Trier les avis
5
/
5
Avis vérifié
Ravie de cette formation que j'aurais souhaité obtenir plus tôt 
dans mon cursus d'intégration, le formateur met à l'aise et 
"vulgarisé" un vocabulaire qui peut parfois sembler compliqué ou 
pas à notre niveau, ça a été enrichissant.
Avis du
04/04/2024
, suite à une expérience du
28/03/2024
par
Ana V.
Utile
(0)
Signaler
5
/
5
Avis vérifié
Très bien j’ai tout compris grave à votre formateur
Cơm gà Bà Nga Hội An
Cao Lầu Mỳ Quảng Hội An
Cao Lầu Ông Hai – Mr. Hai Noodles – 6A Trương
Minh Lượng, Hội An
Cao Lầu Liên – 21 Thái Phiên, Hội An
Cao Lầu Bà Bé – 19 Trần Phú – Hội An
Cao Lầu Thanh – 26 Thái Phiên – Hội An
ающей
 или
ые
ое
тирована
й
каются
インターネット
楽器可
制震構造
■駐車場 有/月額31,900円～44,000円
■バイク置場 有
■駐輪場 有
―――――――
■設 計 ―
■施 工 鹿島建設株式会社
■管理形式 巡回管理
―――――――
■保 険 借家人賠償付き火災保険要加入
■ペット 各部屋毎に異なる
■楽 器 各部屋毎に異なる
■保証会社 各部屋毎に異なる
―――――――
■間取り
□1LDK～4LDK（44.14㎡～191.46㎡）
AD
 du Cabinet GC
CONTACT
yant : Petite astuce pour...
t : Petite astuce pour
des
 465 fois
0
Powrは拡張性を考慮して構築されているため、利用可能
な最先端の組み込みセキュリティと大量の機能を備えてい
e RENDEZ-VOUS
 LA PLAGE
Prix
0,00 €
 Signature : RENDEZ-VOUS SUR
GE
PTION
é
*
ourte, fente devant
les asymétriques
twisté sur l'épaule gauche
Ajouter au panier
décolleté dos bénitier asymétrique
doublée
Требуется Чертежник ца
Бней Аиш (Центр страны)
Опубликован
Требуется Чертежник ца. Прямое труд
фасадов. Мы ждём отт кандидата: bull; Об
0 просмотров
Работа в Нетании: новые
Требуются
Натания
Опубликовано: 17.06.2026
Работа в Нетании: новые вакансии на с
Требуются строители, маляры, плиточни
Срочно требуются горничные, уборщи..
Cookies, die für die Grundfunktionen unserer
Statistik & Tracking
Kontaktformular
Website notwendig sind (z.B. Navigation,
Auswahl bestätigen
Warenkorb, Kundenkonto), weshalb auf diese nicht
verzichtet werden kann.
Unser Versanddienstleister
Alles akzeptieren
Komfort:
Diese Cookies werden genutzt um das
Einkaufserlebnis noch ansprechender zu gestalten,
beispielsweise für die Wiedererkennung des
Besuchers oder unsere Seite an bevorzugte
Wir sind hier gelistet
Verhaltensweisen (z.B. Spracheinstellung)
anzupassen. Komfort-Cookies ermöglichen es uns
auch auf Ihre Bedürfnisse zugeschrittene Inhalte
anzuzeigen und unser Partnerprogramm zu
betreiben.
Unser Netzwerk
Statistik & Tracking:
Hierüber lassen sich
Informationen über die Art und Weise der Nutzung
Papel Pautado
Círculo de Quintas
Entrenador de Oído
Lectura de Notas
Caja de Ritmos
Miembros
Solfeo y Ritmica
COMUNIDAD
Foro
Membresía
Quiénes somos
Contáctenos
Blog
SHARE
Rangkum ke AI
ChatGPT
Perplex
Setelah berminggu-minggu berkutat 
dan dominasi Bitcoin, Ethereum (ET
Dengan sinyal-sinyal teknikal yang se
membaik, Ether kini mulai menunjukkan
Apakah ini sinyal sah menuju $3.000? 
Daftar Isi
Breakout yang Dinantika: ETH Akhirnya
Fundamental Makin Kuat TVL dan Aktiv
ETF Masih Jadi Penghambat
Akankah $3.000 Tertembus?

◆ ◆ ◆ ◆

• Work order:
Set down the records again verbatim, so that each word stays as it is.

• Answer section:
Trier les avis
5
/
5
Avis vérifié
Ravie de cette formation que j'aurais souhaité obtenir plus tôt 
dans mon cursus d'intégration, le formateur met à l'aise et 
"vulgarisé" un vocabulaire qui peut parfois sembler compliqué ou 
pas à notre niveau, ça a été enrichissant.
Avis du
04/04/2024
, suite à une expérience du
28/03/2024
par
Ana V.
Utile
(0)
Signaler
5
/
5
Avis vérifié
Très bien j’ai tout compris grave à votre formateur
Cơm gà Bà Nga Hội An
Cao Lầu Mỳ Quảng Hội An
Cao Lầu Ông Hai – Mr. Hai Noodles – 6A Trương
Minh Lượng, Hội An
Cao Lầu Liên – 21 Thái Phiên, Hội An
Cao Lầu Bà Bé – 19 Trần Phú – Hội An
Cao Lầu Thanh – 26 Thái Phiên – Hội An
ающей
 или
ые
ое
тирована
й
каются
インターネット
楽器可
制震構造
■駐車場 有/月額31,900円～44,000円
■バイク置場 有
■駐輪場 有
―――――――
■設 計 ―
■施 工 鹿島建設株式会社
■管理形式 巡回管理
―――――――
■保 険 借家人賠償付き火災保険要加入
■ペット 各部屋毎に異なる
■楽 器 各部屋毎に異なる
■保証会社 各部屋毎に異なる
―――――――
■間取り
□1LDK～4LDK（44.14㎡～191.46㎡）
AD
 du Cabinet GC
CONTACT
yant : Petite astuce pour...
t : Petite astuce pour
des
 465 fois
0
Powrは拡張性を考慮して構築されているため、利用可能
な最先端の組み込みセキュリティと大量の機能を備えてい
e RENDEZ-VOUS
 LA PLAGE
Prix
0,00 €
 Signature : RENDEZ-VOUS SUR
GE
PTION
é
*
ourte, fente devant
les asymétriques
twisté sur l'épaule gauche
Ajouter au panier
décolleté dos bénitier asymétrique
doublée
Требуется Чертежник ца
Бней Аиш (Центр страны)
Опубликован
Требуется Чертежник ца. Прямое труд
фасадов. Мы ждём отт кандидата: bull; Об
0 просмотров
Работа в Нетании: новые
Требуются
Натания
Опубликовано: 17.06.2026
Работа в Нетании: новые вакансии на с
Требуются строители, маляры, плиточни
Срочно требуются горничные, уборщи..
Cookies, die für die Grundfunktionen unserer
Statistik & Tracking
Kontaktformular
Website notwendig sind (z.B. Navigation,
Auswahl bestätigen
Warenkorb, Kundenkonto), weshalb auf diese nicht
verzichtet werden kann.
Unser Versanddienstleister
Alles akzeptieren
Komfort:
Diese Cookies werden genutzt um das
Einkaufserlebnis noch ansprechender zu gestalten,
beispielsweise für die Wiedererkennung des
Besuchers oder unsere Seite an bevorzugte
Wir sind hier gelistet
Verhaltensweisen (z.B. Spracheinstellung)
anzupassen. Komfort-Cookies ermöglichen es uns
auch auf Ihre Bedürfnisse zugeschrittene Inhalte
anzuzeigen und unser Partnerprogramm zu
betreiben.
Unser Netzwerk
Statistik & Tracking:
Hierüber lassen sich
Informationen über die Art und Weise der Nutzung
Papel Pautado
Círculo de Quintas
Entrenador de Oído
Lectura de Notas
Caja de Ritmos
Miembros
Solfeo y Ritmica
COMUNIDAD
Foro
Membresía
Quiénes somos
Contáctenos
Blog
SHARE
Rangkum ke AI
ChatGPT
Perplex
Setelah berminggu-minggu berkutat 
dan dominasi Bitcoin, Ethereum (ET
Dengan sinyal-sinyal teknikal yang se
membaik, Ether kini mulai menunjukkan
Apakah ini sinyal sah menuju $3.000? 
Daftar Isi
Breakout yang Dinantika: ETH Akhirnya
Fundamental Makin Kuat TVL dan Aktiv
ETF Masih Jadi Penghambat
Akankah $3.000 Tertembus?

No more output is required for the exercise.